If Floyd was inhabited by an evil spirit, we have released it. Less than six months before we graduate, and we’ve doomed ourselves with the clown version of a Ouija board.
I grab some electrical tape and get him patched up. Floyd is (almost) as good as new. He goes back into the closet and we head to the bars.
Floyd’s injury (I lied to my family about what exactly happened) is something I will never forgive myself for. Still, he has once again proven himself to be the best friend imaginable. Always there when you need him, always smiling at your jokes, incapable of voicing any disagreement…
And utterly indestructible.
*
Before I move to Egypt I find Floyd a new home. I can’t imagine any of my siblings are thrilled at taking him over, so I ask my parents. They’re not convinced either. But with an empty house, Floyd could practically have his own room. They take him in.
With this new arrangement, Floyd is born again. His role becomes “mom’s potential boyfriend in old age”, much to the dismay of my dad. They joke about Floyd’s miniature shoes. His bendable legs become an object of delight. They sit him in weird poses first thing in the morning to scare each other.
It’s all hilarious for us.
For a weird family like ours, the stranger something is, the more impressive it becomes. And like any new addition to a group, Floyd has become more accepted over time.
About a year ago my five-year-old niece came to visit my parents. She took a particular liking to Floyd. She’d drag him around the house and dress him up. She even took naps with him.
I like to think this kind of thing gives Floyd a new lease on life. He seems a bit happier. Perhaps a bit lighter in the step (at least, if he could walk).
Over the years Floyd’s role in our family has changed. He used to be terrifying to look at. One of those clowns from a scary movie. That first Christmas night he arrived, we took turns hiding him around the house. It was true terror when my mom found him in the microwave.
After that he became more palatable. If not exactly pleasant to look at, certainly easier on the eyes.
But now? He’s no longer a spectacle – much more an “in the background presence.” The novelty has worn off.
Every now and then when I’m at my parents house, I’ll take him out of the closet. He’s still funny to look at. Part of it is certainly the strip of electrical tape that’s still there ten years later.
My siblings periodically ask about him. With how much joy (is that the right word?) he’s brought us, surely he deserves a passing thought. It’s taken over a decade, but at this point, we accept him. Like it or not, he’s become a part of us.
*
Before writing this, I reach out to my brother and ask him where exactly he found Floyd. It’s still a mystery to me, and I don’t buy the line about eBay. His response tells me everything I need to know.
Maybe, like his smile, Floyd really is eternal. And perhaps that’s the lesson behind it all. Floyd will exist long after we are gone, and every time we look at him we are reminded of our own mortality.
That’s probably a bit dramatic. Maybe the true importance of Floyd is that he’s taught us the value of positivity. Just look at him: he’s had a traumatic head injury for over a decade, and he’s still smiling.

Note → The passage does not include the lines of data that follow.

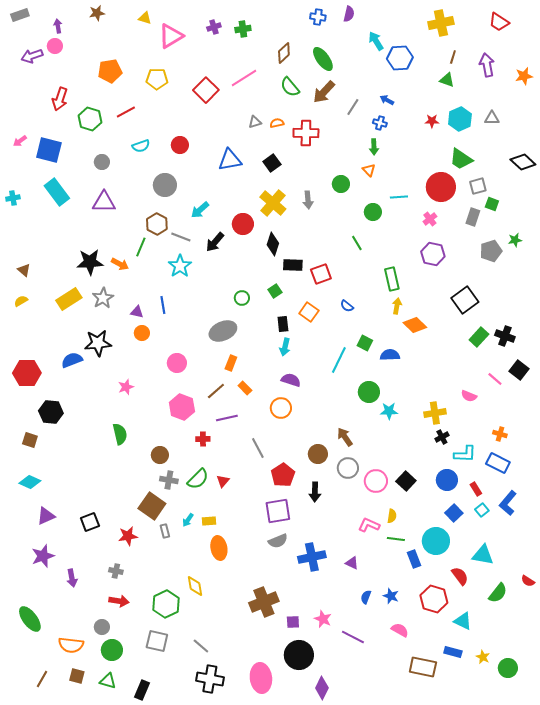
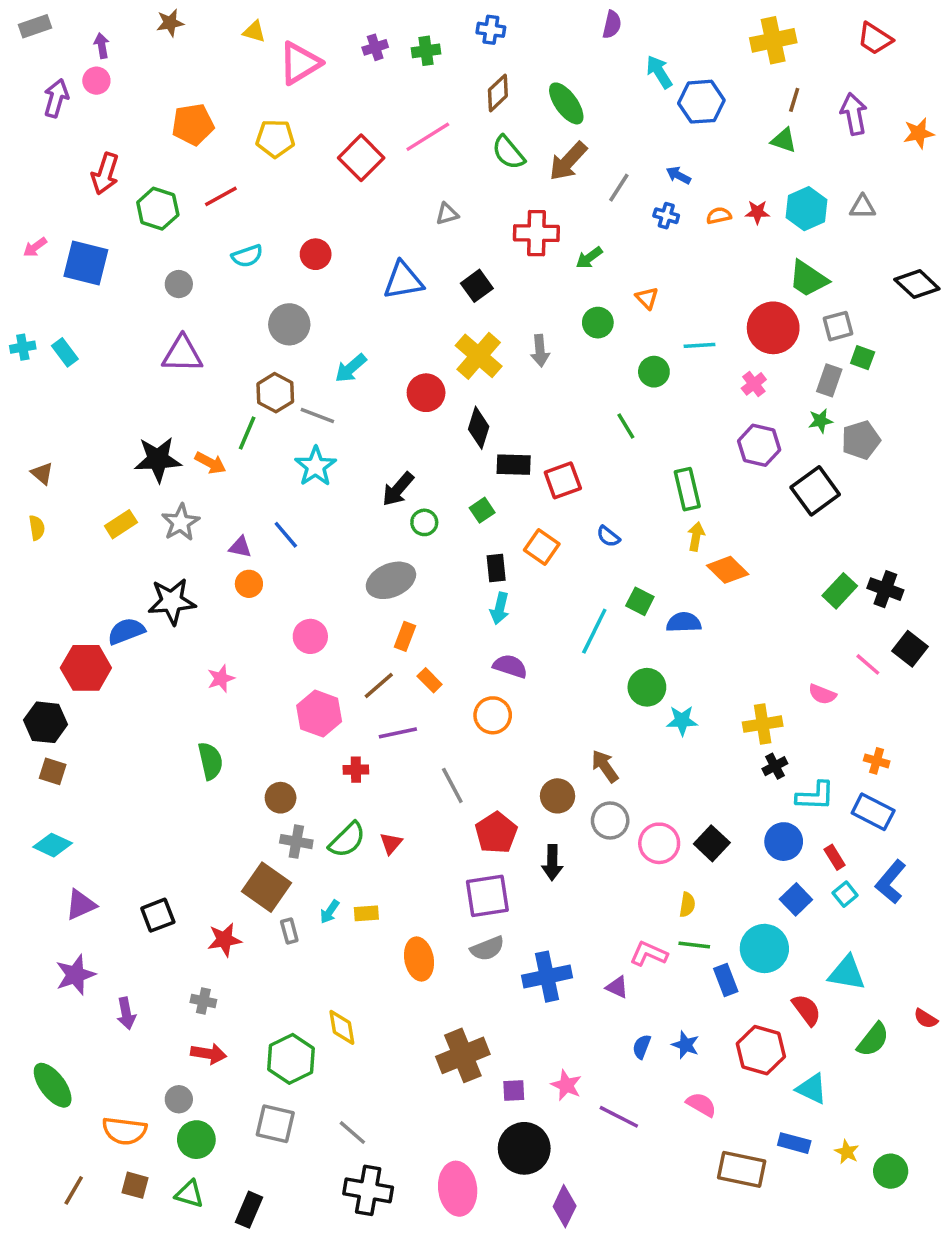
blue cross: (318, 17) -> (491, 30), moved
purple arrow: (32, 56) -> (56, 98), turned 125
orange semicircle: (277, 123) -> (719, 216), moved
green arrow: (374, 147) -> (589, 258), moved, turned 56
cyan rectangle: (57, 192) -> (65, 352), moved, size x0.6
green star: (515, 240) -> (820, 421), moved
black arrow: (215, 242) -> (398, 489), moved
yellow rectangle: (69, 299) -> (121, 524), size x0.7
black square: (465, 300) -> (815, 491), moved
yellow semicircle: (21, 301) -> (37, 528), turned 112
blue line: (163, 305) -> (286, 535), turned -30
red hexagon: (27, 373) -> (86, 668), moved
black hexagon: (51, 412) -> (46, 722), moved
pink L-shape: (369, 525) -> (649, 954), moved
orange ellipse: (219, 548) -> (419, 959), moved

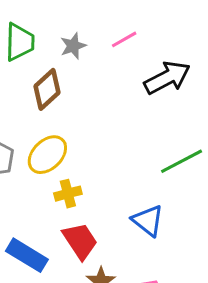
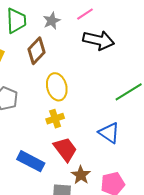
black arrow: (167, 78) -> (99, 40), moved, turned 44
yellow ellipse: (47, 155) -> (57, 87), moved, turned -56

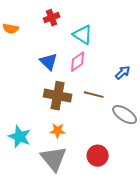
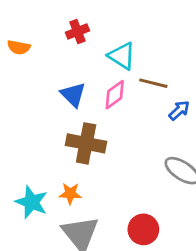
brown line: (94, 95) -> (153, 83), moved
orange star: (58, 131) -> (70, 194), moved

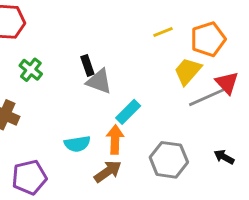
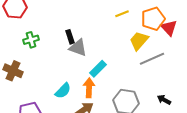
green cross: (31, 70) -> (31, 40), turned 35
red triangle: (227, 83) -> (169, 28), moved
cyan semicircle: (77, 144) -> (63, 91), turned -36

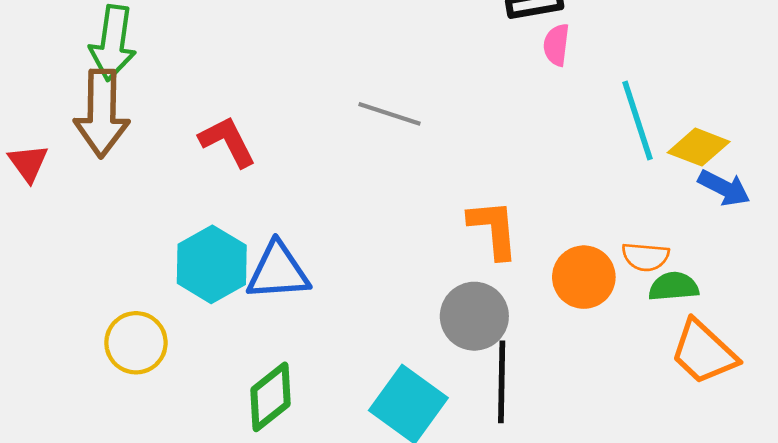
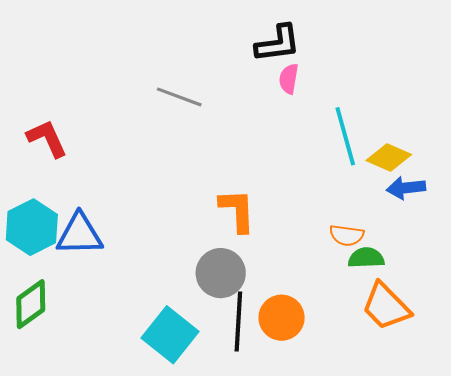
gray line: (390, 114) -> (179, 97), moved
blue arrow: (724, 188) -> (406, 188), turned 144
orange circle: (584, 277) -> (282, 318), moved
green diamond: (271, 397) -> (31, 304), moved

More likely, though, Floyd has reaffirmed that it’s perfectly fine to be a little weird. That it’s OK to hide a clown in a microwave if you’re trying to scare somebody you love. That it’s alright to use him for a game of catch, even if you drop him. That keeping him in your closet for a decade does indeed serve some purpose, and that even if he is evil, at least you’ll always have something to talk about.
Floyd may very well be as old as time itself, but for this brief moment in his life, he’s chosen to spend it with us.
And for that, Floyd, I am forever grateful.